Had B.A.S.S. done further research on Lake Chickamauga they may have possibly identified several reasons for the lakes rapid decline in its popularity and productivity.
Most anglers will agree that extremely heavy fishing pressure  has made bass more scarce and much harder to catch. There are pot tournaments on this lake 7 days a week. Huge weekend tournaments are a common occurrence, some reaching 350 boats. Limelight publicity on the web reaching around the world has brought fishing pressure to all time highs.

Tournament fish mortality is possibly another factor and a major concern of T.W.R.A. and many anglers as well. There are now numerous Tournaments  being held on Chickamauga that do not provide recovery tanks and fail to promote the live well skills needed to eliminate extremely high mortality rates of fish caught in the hotter months. There are in fact some tournaments who slaughter large numbers of bass just because of the above reasons.
Another factor having possible effects is that present commercial fishing regulations do not consider the fact that Florida’s strain of bass grows much faster and larger than Northern largemouth, resulting in large numbers being caught in 3 inch gill nets. Thousands of these bass winter in creeks and bays following schools of shads and because the schools are large, high numbers of giant bass are caught in 3 inch gill nets during these months. Some anglers have witnessed large numbers of giant  bass being taken and released from these nets, leaving them floating, dead or dying on the surface. Tennessee Wildlife Resource Agency has been made aware of this problem by anglers whom have witnessed this occurrence.

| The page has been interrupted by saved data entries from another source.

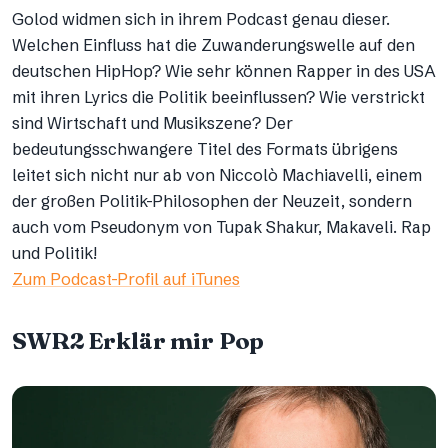
Golod widmen sich in ihrem Podcast genau dieser.
Welchen Einfluss hat die Zuwanderungswelle auf den
deutschen HipHop? Wie sehr können Rapper in des USA
mit ihren Lyrics die Politik beeinflussen? Wie verstrickt
sind Wirtschaft und Musikszene? Der
bedeutungsschwangere Titel des Formats übrigens
leitet sich nicht nur ab von Niccolò Machiavelli, einem
der großen Politik-Philosophen der Neuzeit, sondern
auch vom Pseudonym von Tupak Shakur, Makaveli. Rap
und Politik!
Zum Podcast-Profil auf iTunes
SWR2 Erklär mir Pop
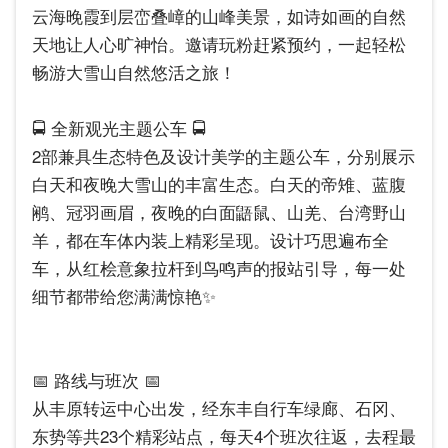
云海晚霞到层峦叠嶂的山峰美景，如诗如画的自然
天地让人心旷神怡。邀请玩粉赶紧预约，一起轻松
畅游大雪山自然悠活之旅！
🚍 全新观光主题公车 🚍
2部兼具生态特色及设计美学的主题公车，分别展示
白天和夜晚大雪山的丰富生态。白天的帝雉、蓝腹
鹇、冠羽画眉，夜晚的白面鼯鼠、山羌、台湾野山
羊，都在车体内装上精彩呈现。设计巧思遍布全
车，从红桧意象拉杆到鸟鸣声的报站引导，每一处
细节都带给您满满惊艳✨
📅 路线与班次 📅
从丰原转运中心出发，经东丰自行车绿廊、石冈、
东势等共23个精彩站点，每天4个班次往返，去程最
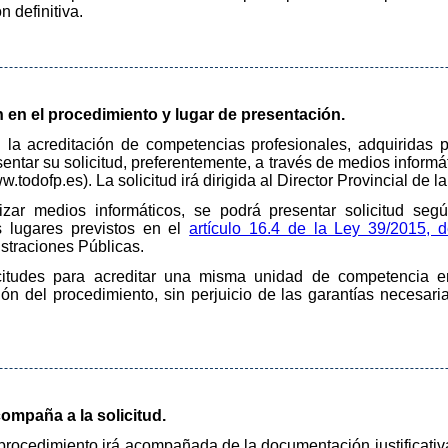
n definitiva.
ón en el procedimiento y lugar de presentación.
 la acreditación de competencias profesionales, adquiridas p
entar su solicitud, preferentemente, a través de medios informá
todofp.es). La solicitud irá dirigida al Director Provincial de
izar medios informáticos, se podrá presentar solicitud se
s lugares previstos en el
artículo 16.4 de la Ley 39/2015, 
straciones Públicas.
icitudes para acreditar una misma unidad de competencia
ión del procedimiento, sin perjuicio de las garantías necesari
ompaña a la solicitud.
l procedimiento irá acompañada de la documentación justificativa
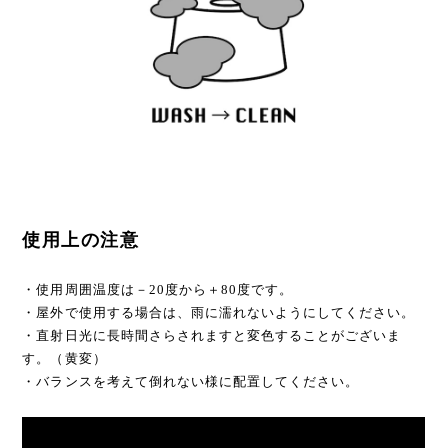
使用上の注意
・使用周囲温度は－20度から＋80度です。
・屋外で使用する場合は、雨に濡れないようにしてください。
・直射日光に長時間さらされますと変色することがございま
す。（黄変）
・バランスを考えて倒れない様に配置してください。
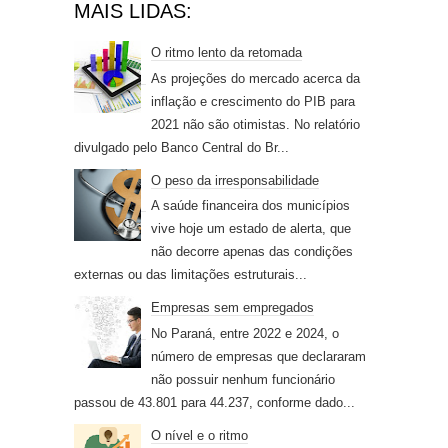
MAIS LIDAS:
O ritmo lento da retomada
As projeções do mercado acerca da
inflação e crescimento do PIB para
2021 não são otimistas. No relatório
divulgado pelo Banco Central do Br...
O peso da irresponsabilidade
A saúde financeira dos municípios
vive hoje um estado de alerta, que
não decorre apenas das condições
externas ou das limitações estruturais...
Empresas sem empregados
No Paraná, entre 2022 e 2024, o
número de empresas que declararam
não possuir nenhum funcionário
passou de 43.801 para 44.237, conforme dado...
O nível e o ritmo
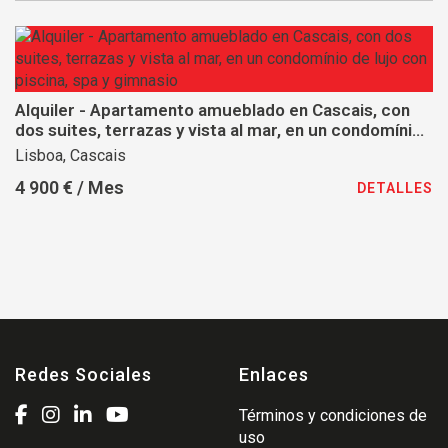
Alquiler - Apartamento amueblado en Cascais, con
dos suites, terrazas y vista al mar, en un condomínio
de lujo con piscina, spa y gimnasio
Lisboa, Cascais
4 900 € / Mes
DETALLES
Redes Sociales
Enlaces
Términos y condiciones de
uso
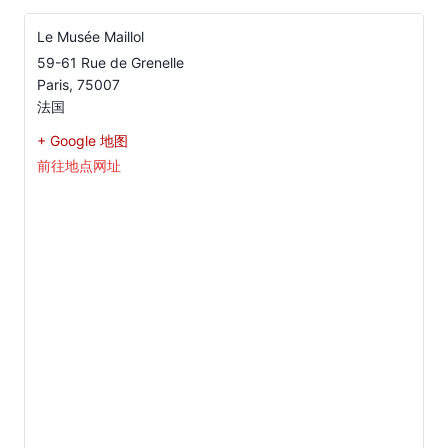
Le Musée Maillol
59-61 Rue de Grenelle
Paris
,
75007
法国
+ Google 地图
前往地点网址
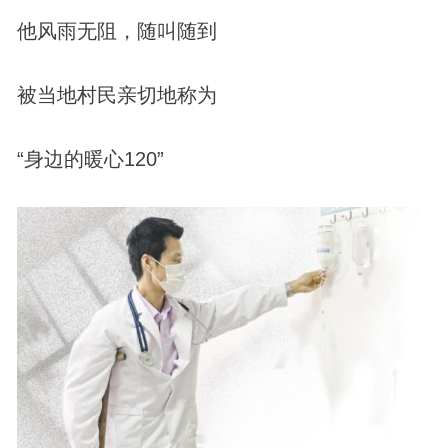
他风雨无阻，随叫随到
被当地村民亲切地称为
“身边的暖心120”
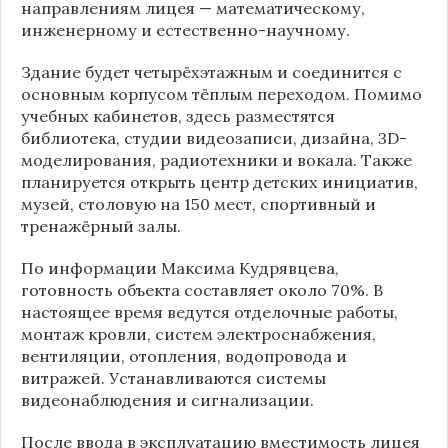
направлениям лицея — математическому,
инженерному и естественно-научному.
Здание будет четырёхэтажным и соединится с
основным корпусом тёплым переходом. Помимо
учебных кабинетов, здесь разместятся
библиотека, студии видеозаписи, дизайна, 3D-
моделирования, радиотехники и вокала. Также
планируется открыть центр детских инициатив,
музей, столовую на 150 мест, спортивный и
тренажёрный залы.
По информации
Максима Кудрявцева
,
готовность объекта составляет около 70%. В
настоящее время ведутся отделочные работы,
монтаж кровли, систем электроснабжения,
вентиляции, отопления, водопровода и
витражей. Устанавливаются системы
видеонаблюдения и сигнализации.
После ввода в эксплуатацию вместимость лицея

Another factor might be the use of dangerous herbicide chemicals by private land owners putting them into public waterways and drinking water systems.  These herbicides are used to control non–native water weeds.  In the process, many native water plants and other vital aquatic organisms may be killed, thus reducing the number of acres of habitat for fish and vital water organisms.
Water levels during critical spawning time and huge fishing pressure on spawning areas may be factors. Tournament angler’s sight fishing and carrying bass long distances from their beds to tournament weight-ins could have some effect on the numbers of spawned bass each season. Water levels maintained by T.V.A. can produce an excellent spawn or almost wipe it out.
This leaves us with the question. How long can the bass population in Lake Chickamauga survive the man made conditions that could threaten their very existence? This writer believes that with strict guidance from T.W.R.A., along with concerned anglers, tournament organizations, and public concern for water quality and lake health, Chickamauga Lake may have a chance to survive.